As our reading said, Jesus is not like the other high priests. Not like the high priests of consumerism who say you are what you do with your spending power. Not like the high priests of corporate culture who say that you are what you return for the company’s investment in you. Not like the high priests of education who tell you that you are what you do with your exam results. Not even like the high priests of the institutional church who measure your worth by the rules you hold to unquestioningly.
No Jesus is a high priest who has come to offer you a way to break free from mindless obedience to the decaying values of the dominant culture; who has come that you may have life and have it in all its fullness.
Jesus has come to demonstrate that it is in simplicity, in integrity, in purity and clarity of heart and mind, in generosity of spirit and in warmth of affection that fullness of life is found. And that it is in giving ourselves away, in seeking the wholeness and hope for others, in simple servanthood that we find genuine satisfaction. It is in identifying ourselves with the cause much bigger than our own individual pleasure, the cause of the reconciliation and fulfilment of the entire creation, that we find our lives have ultimate meaning. And it is in giving ourselves to Christ’s mission of reconciling and healing the world that we discover the ultimate paradox, so clear in the exuberant life of Jesus, that it is in giving up our lives that we find our life, that subordinating our own interests is actually in harmony with realising them.
As the people of God who are being set free, who have stepped out on the road of discipleship, you do have good news to take to the apparently successful ones, to the ones whose designer label sunglasses and mobile phones have become the bars of a prison they can’t even see, those lost unwittingly in what the ancients called the paradox of hedonism, that “the more you pursue your own desire for pleasure, the more elusive its satisfaction becomes”.
There is still gospel for such people, and the good news is still “Jesus Saves!” although if you don’t find a better way of expressing it you won’t be heard. And I don’t recommend starting with an explanation of the blood of the lamb.

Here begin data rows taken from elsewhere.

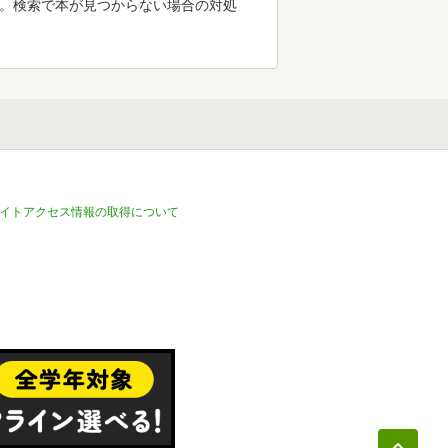
す。検索で本が見つからない場合の対処
イトアクセス情報の取得について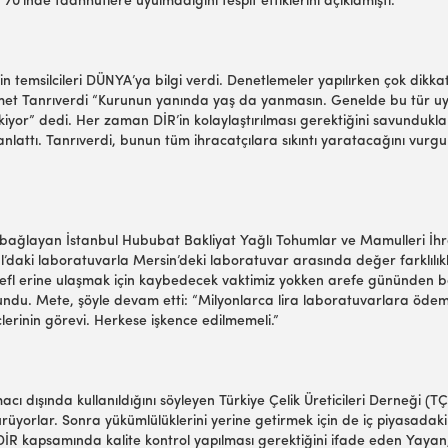
0’inde taahhütlere uyulmadığını tespit ettiklerini açıklamıştı.
n temsilcileri DÜNYA’ya bilgi verdi. Denetlemeler yapılırken çok dikka
 Hikmet Tanrıverdi “Kurunun yanında yaş da yanmasın. Genelde bu tür 
r” dedi. Her zaman DİR’in kolaylaştırılması gerektiğini savundukları
 anlattı. Tanrıverdi, bunun tüm ihracatçılara sıkıntı yaratacağını vur
 bağlayan İstanbul Hububat Bakliyat Yağlı Tohumlar ve Mamulleri İhrac
nbul’daki laboratuvarla Mersin’deki laboratuvar arasında değer farklılı
efl erine ulaşmak için kaybedecek vaktimiz yokken arefe gününden be
undu. Mete, şöyle devam etti: “Milyonlarca lira laboratuvarlara ödem
erinin görevi. Herkese işkence edilmemeli.”
acı dışında kullanıldığını söyleyen Türkiye Çelik Üreticileri Derneği
ürüyorlar. Sonra yükümlülüklerini yerine getirmek için de iç piyasadak
i. DİR kapsamında kalite kontrol yapılması gerektiğini ifade eden Yayan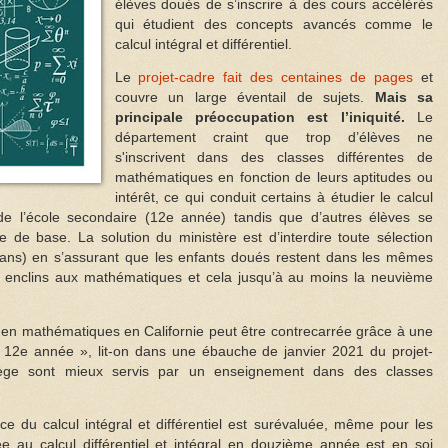
élèves doués de s’inscrire à des cours accélérés
qui étudient des concepts avancés comme le
calcul intégral et différentiel.
Le
projet-cadre fait des centaines de pages
et
couvre un large éventail de sujets.
Mais sa
principale préoccupation est l’iniquité.
Le
département craint que trop d’élèves ne
s'inscrivent dans des classes différentes de
mathématiques en fonction de leurs aptitudes ou
intérêt, ce qui conduit certains à étudier le calcul
in de l’école secondaire (12e année) tandis que d’autres élèves se
e de base. La solution du ministère est d’interdire toute sélection
16 ans) en s’assurant que les enfants doués restent dans les mêmes
 enclins aux mathématiques et cela jusqu’à au moins la neuvième
es en mathématiques en Californie peut être contrecarrée grâce à une
12e année », lit-on dans une ébauche de janvier 2021 du projet-
lège sont mieux servis par un enseignement dans des classes
e du calcul intégral et différentiel est surévaluée, même pour les
e au calcul différentiel et intégral en douzième année est en soi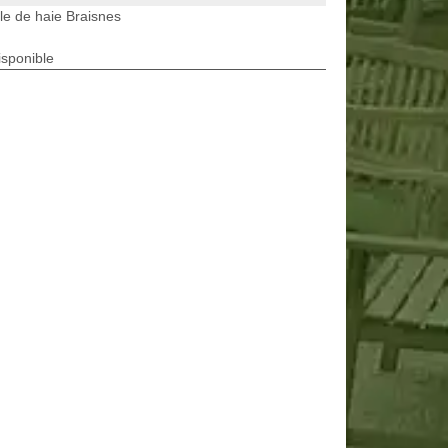
lle de haie Braisnes
isponible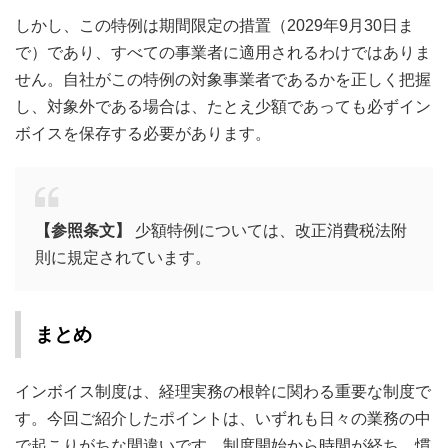
しかし、この特例は期間限定の措置（2029年9月30日ま
で）であり、すべての事業者に適用されるわけではありま
せん。自社がこの特例の対象事業者であるかを正しく把握
し、対象外である場合は、たとえ少額であっても必ずイン
ボイスを保存する必要があります。
【参照条文】
少額特例については、改正消費税法附
則に規定されています。
まとめ
インボイス制度は、経理実務の根幹に関わる重要な制度で
す。今回ご紹介したポイントは、いずれも日々の業務の中
で起こりがちな間違いです。制度開始から時間が経ち、慣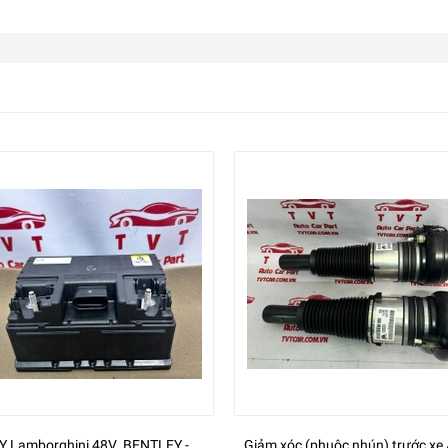
Y Lamborghini 48V ,BENTLEY -
Giảm xóc (phuộc nhún) trước xe 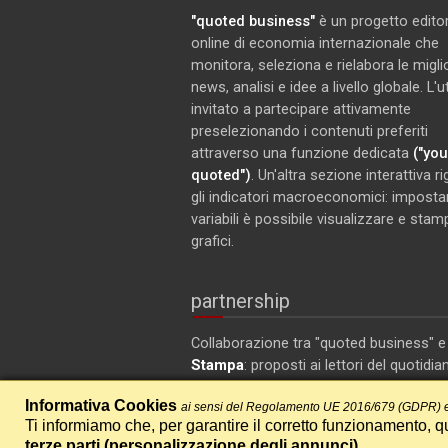
"quoted business"
è un progetto editor
online di economia internazionale che
monitora, seleziona e rielabora le miglio
news, analisi e idee a livello globale. L'
invitato a partecipare attivamente
preselezionando i contenuti preferiti
attraverso una funzione dedicata
("you
quoted")
. Un'altra sezione interattiva r
gli indicatori macroeconomici: imposta
variabili è possibile visualizzare e stam
grafici.
partnership
Collaborazione tra "quoted business" 
Stampa
: proposti ai lettori del quotidia
articoli selezionati su ambiente ed ec
Informativa Cookies
ai sensi del Regolamento UE 2016/679 (GDPR) e
Ti informiamo che, per garantire il corretto funzionamento, qu
terze parti (
personalizzazione degli annunci
)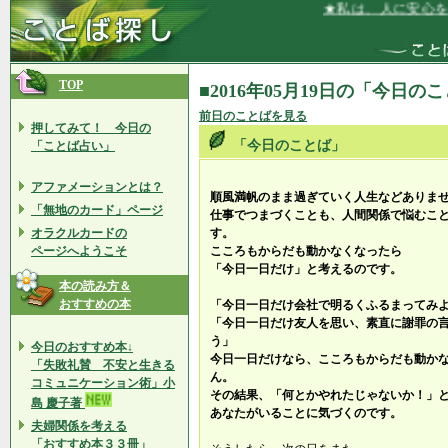
★私は、人に安心を与
TOP
■2016年05月19日の「今日の
前日のことばを見る
押してみて！ 今日の
「今日のことば」
「ことば占い」
アファメーションとは？
順風満帆のまま過ぎていく人生などありま
「無地のカード」ページ
仕事でつまづくことも、人間関係で悩むこ
オラクルカードの
す。
ページへようこそ
こころもからだも動かなくなったら
「今日一日だけ」と考えるのです。
本の読み方＆
おすすめの本
「今日一日だけ会社で明るくふるまってみ
「今日一日だけ友人を思い、素直に謝罪の
う」
今日のおすすめ本↓
今日一日だけなら、こころもからだも動か
「失敗礼賛 不安と生きる
ん。
コミュニケーション術」小
その結果、「何とかやれたじゃないか！」
島 慶子著
あなたがいることに気づくのです。
夫婦関係を考える
「おすすめ本３３冊」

In fact I don’t recommend starting with explanations, full stop. Start by living the good news. It’s no use trying to introduce anyone to the concept of Jesus Christ. You’ve got to introduce them to the person of Jesus Christ, the person you are coming to know in your own places of silence and service and simplicity. The person you are entrusting yourself to, who is breaking you free from enslavement to selfishness and heartlessness. The person you are coming to know in your own life experience as Saviour and Lord. Jesus Christ, our high priest forever.